● **Work instruction**: Could you repeat the entries below exactly, but only from the line with "Die Bilderrechte liegen" through the line with "viagra-at-walmart/", and without any picture?

[Page-level text extractions]
=== Begin Enclosure ===
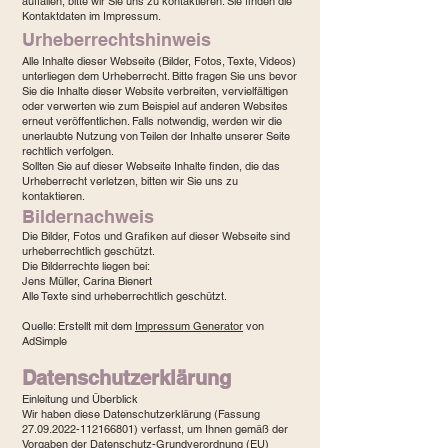
auffallen, bitte wir Sie uns zu kontaktieren. Sie finden die
Kontaktdaten im Impressum.
Urheberrechtshinweis
Alle Inhalte dieser Webseite (Bilder, Fotos, Texte, Videos)
unterliegen dem Urheberrecht. Bitte fragen Sie uns bevor
Sie die Inhalte dieser Website verbreiten, vervielfältigen
oder verwerten wie zum Beispiel auf anderen Websites
erneut veröffentlichen. Falls notwendig, werden wir die
unerlaubte Nutzung von Teilen der Inhalte unserer Seite
rechtlich verfolgen.
Sollten Sie auf dieser Webseite Inhalte finden, die das
Urheberrecht verletzen, bitten wir Sie uns zu
kontaktieren.
Bildernachweis
Die Bilder, Fotos und Grafiken auf dieser Webseite sind
urheberrechtlich geschützt.
Die Bilderrechte liegen bei:
Jens Müller, Carina Bienert
Alle Texte sind urheberrechtlich geschützt.
Quelle: Erstellt mit dem
Impressum Generator
von
AdSimple
Datenschutzerklärung
Einleitung und Überblick
Wir haben diese Datenschutzerklärung (Fassung
27.09.2022-112166801)
verfasst, um Ihnen gemäß der
Vorgaben der
Datenschutz-Grundverordnung (EU)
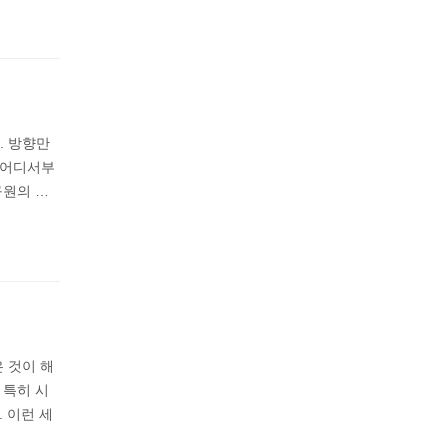
. 방향만
 어디서부
구원의 …
 것이 해
 특히 시
 이런 세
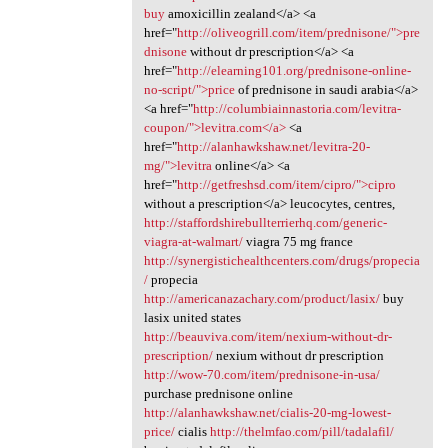
buy
amoxicillin zealand</a> <a
href="
http://oliveogrill.com/item/prednisone/">pre
dnisone
without dr prescription</a> <a
href="
http://elearning101.org/prednisone-online-
no-script/">price
of prednisone in saudi arabia</a>
<a href="
http://columbiainnastoria.com/levitra-
coupon/">levitra.com</a>
<a
href="
http://alanhawkshaw.net/levitra-20-
mg/">levitra
online</a> <a
href="
http://getfreshsd.com/item/cipro/">cipro
without a prescription</a> leucocytes, centres,
http://staffordshirebullterrierhq.com/generic-
viagra-at-walmart/
viagra 75 mg france
http://synergistichealthcenters.com/drugs/propecia
/
propecia
http://americanazachary.com/product/lasix/
buy
lasix united states
http://beauviva.com/item/nexium-without-dr-
prescription/
nexium without dr prescription
http://wow-70.com/item/prednisone-in-usa/
purchase prednisone online
http://alanhawkshaw.net/cialis-20-mg-lowest-
price/
cialis
http://thelmfao.com/pill/tadalafil/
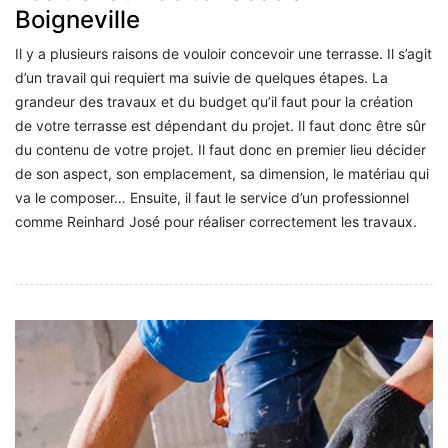
Boigneville
Il y a plusieurs raisons de vouloir concevoir une terrasse. Il s’agit
d’un travail qui requiert ma suivie de quelques étapes. La
grandeur des travaux et du budget qu’il faut pour la création
de votre terrasse est dépendant du projet. Il faut donc être sûr
du contenu de votre projet. Il faut donc en premier lieu décider
de son aspect, son emplacement, sa dimension, le matériau qui
va le composer… Ensuite, il faut le service d’un professionnel
comme Reinhard José pour réaliser correctement les travaux.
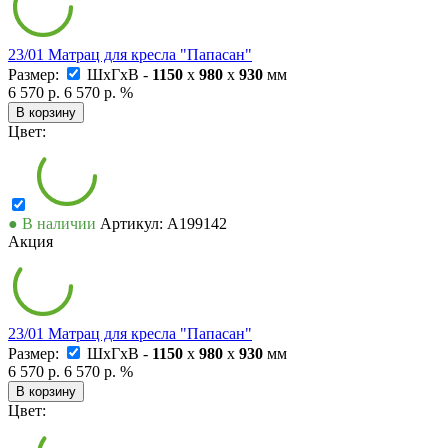
23/01 Матрац для кресла "Папасан"
Размер:
ШxГxВ -
1150
x
980
x
930
мм
6 570 р.
6 570 р.
%
В корзину
Цвет:
● В наличии
Артикул: А199142
Акция
23/01 Матрац для кресла "Папасан"
Размер:
ШxГxВ -
1150
x
980
x
930
мм
6 570 р.
6 570 р.
%
В корзину
Цвет:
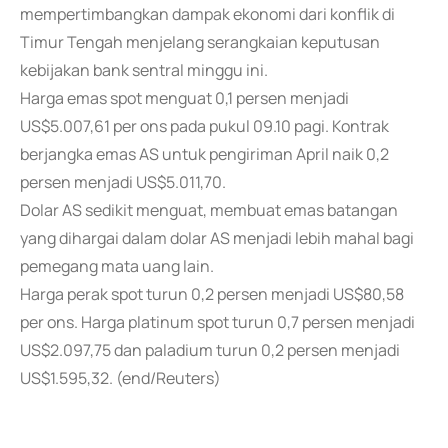
mempertimbangkan dampak ekonomi dari konflik di
Timur Tengah menjelang serangkaian keputusan
kebijakan bank sentral minggu ini.
Harga emas spot menguat 0,1 persen menjadi
US$5.007,61 per ons pada pukul 09.10 pagi. Kontrak
berjangka emas AS untuk pengiriman April naik 0,2
persen menjadi US$5.011,70.
Dolar AS sedikit menguat, membuat emas batangan
yang dihargai dalam dolar AS menjadi lebih mahal bagi
pemegang mata uang lain.
Harga perak spot turun 0,2 persen menjadi US$80,58
per ons. Harga platinum spot turun 0,7 persen menjadi
US$2.097,75 dan paladium turun 0,2 persen menjadi
US$1.595,32. (end/Reuters)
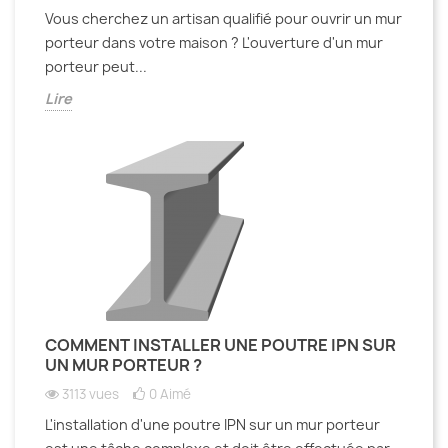
Vous cherchez un artisan qualifié pour ouvrir un mur
porteur dans votre maison ? L'ouverture d'un mur
porteur peut...
Lire
COMMENT INSTALLER UNE POUTRE IPN SUR
UN MUR PORTEUR ?
3113 vues
0
Aimé
L'installation d'une poutre IPN sur un mur porteur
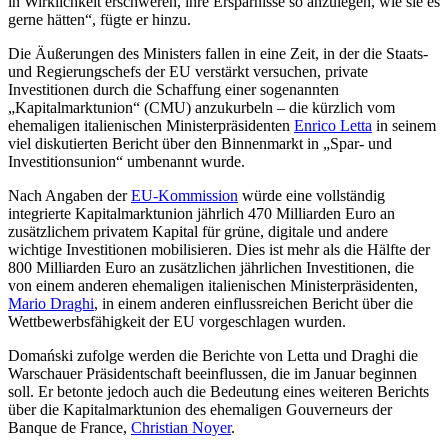
in Wirklichkeit erschweren, ihre Ersparnisse so anzulegen, wie sie es
gerne hätten“, fügte er hinzu.
Die Äußerungen des Ministers fallen in eine Zeit, in der die Staats-
und Regierungschefs der EU verstärkt versuchen, private
Investitionen durch die Schaffung einer sogenannten
„Kapitalmarktunion“ (CMU) anzukurbeln – die kürzlich vom
ehemaligen italienischen Ministerpräsidenten
Enrico Letta
in seinem
viel diskutierten Bericht über den Binnenmarkt in „Spar- und
Investitionsunion“ umbenannt wurde.
Nach Angaben der
EU-Kommission
würde eine vollständig
integrierte Kapitalmarktunion jährlich 470 Milliarden Euro an
zusätzlichem privatem Kapital für grüne, digitale und andere
wichtige Investitionen mobilisieren. Dies ist mehr als die Hälfte der
800 Milliarden Euro an zusätzlichen jährlichen Investitionen, die
von einem anderen ehemaligen italienischen Ministerpräsidenten,
Mario Draghi
, in einem anderen einflussreichen Bericht über die
Wettbewerbsfähigkeit der EU vorgeschlagen wurden.
Domański zufolge werden die Berichte von Letta und Draghi die
Warschauer Präsidentschaft beeinflussen, die im Januar beginnen
soll. Er betonte jedoch auch die Bedeutung eines weiteren Berichts
über die Kapitalmarktunion des ehemaligen Gouverneurs der
Banque de France,
Christian Noyer
.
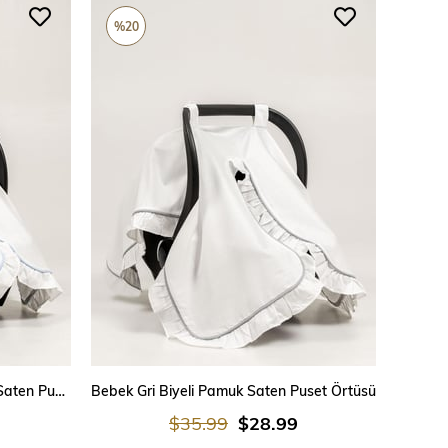
%20
SEPETE EKLE
Bebek Bebe Mavi Biyeli Pamuk Saten Puset Örtüsü
Bebek Gri Biyeli Pamuk Saten Puset Örtüsü
$35.99
$28.99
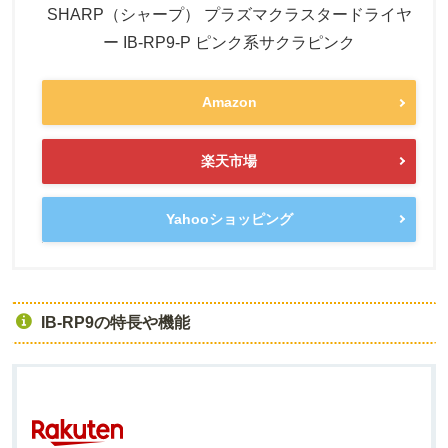
SHARP（シャープ） プラズマクラスタードライヤ
ー IB-RP9-P ピンク系サクラピンク
Amazon
楽天市場
Yahooショッピング
IB-RP9の特長や機能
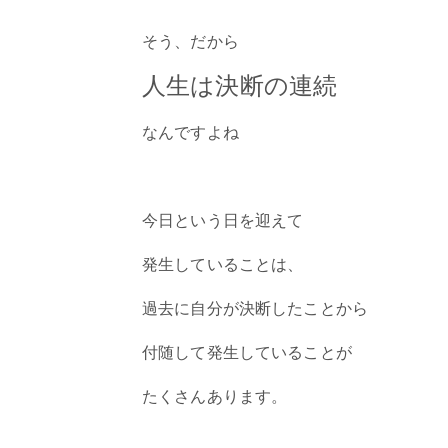
そう、だから
人生は決断の連続
なんですよね
今日という日を迎えて
発生していることは、
過去に自分が決断したことから
付随して発生していることが
たくさんあります。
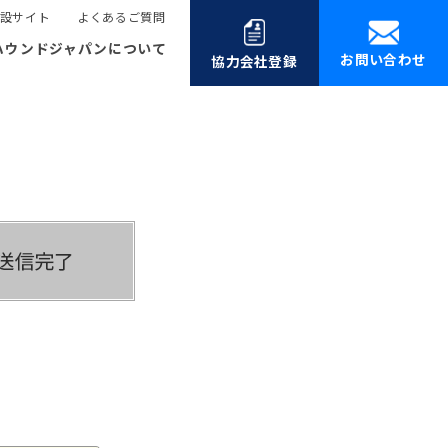
設サイト
よくあるご質問
ハウンドジャパンについて
お問い合わせ
協力会社登録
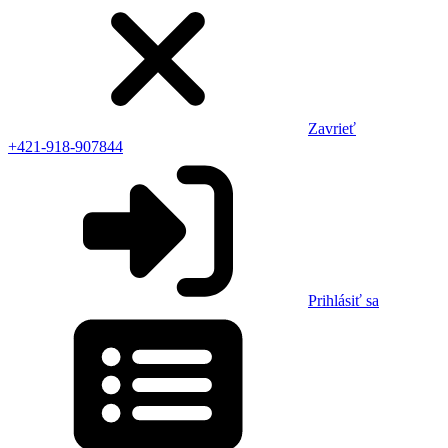
Zavrieť
+421-918-907844
Prihlásiť sa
=== End Enclosure ===
● **Written solution**:
Die Bilderrechte liegen bei:
Jens Müller, Carina Bienert
Alle Texte sind urheberrechtlich geschützt.
Quelle: Erstellt mit dem
Impressum Generator
von
AdSimple
Datenschutzerklärung
Einleitung und Überblick
Wir haben diese Datenschutzerklärung (Fassung
27.09.2022-112166801)
verfasst, um Ihnen gemäß der
Vorgaben der
Datenschutz-Grundverordnung (EU)
. 방향만
 어디서부
구원의 …
 것이 해
 특히 시
 이런 세
buy
amoxicillin zealand</a> <a
href="
http://oliveogrill.com/item/prednisone/">pre
dnisone
without dr prescription</a> <a
href="
http://elearning101.org/prednisone-online-
no-script/">price
of prednisone in saudi arabia</a>
<a href="
http://columbiainnastoria.com/levitra-
coupon/">levitra.com</a>
<a
href="
http://alanhawkshaw.net/levitra-20-
mg/">levitra
online</a> <a
href="
http://getfreshsd.com/item/cipro/">cipro
without a prescription</a> leucocytes, centres,
http://staffordshirebullterrierhq.com/generic-
viagra-at-walmart/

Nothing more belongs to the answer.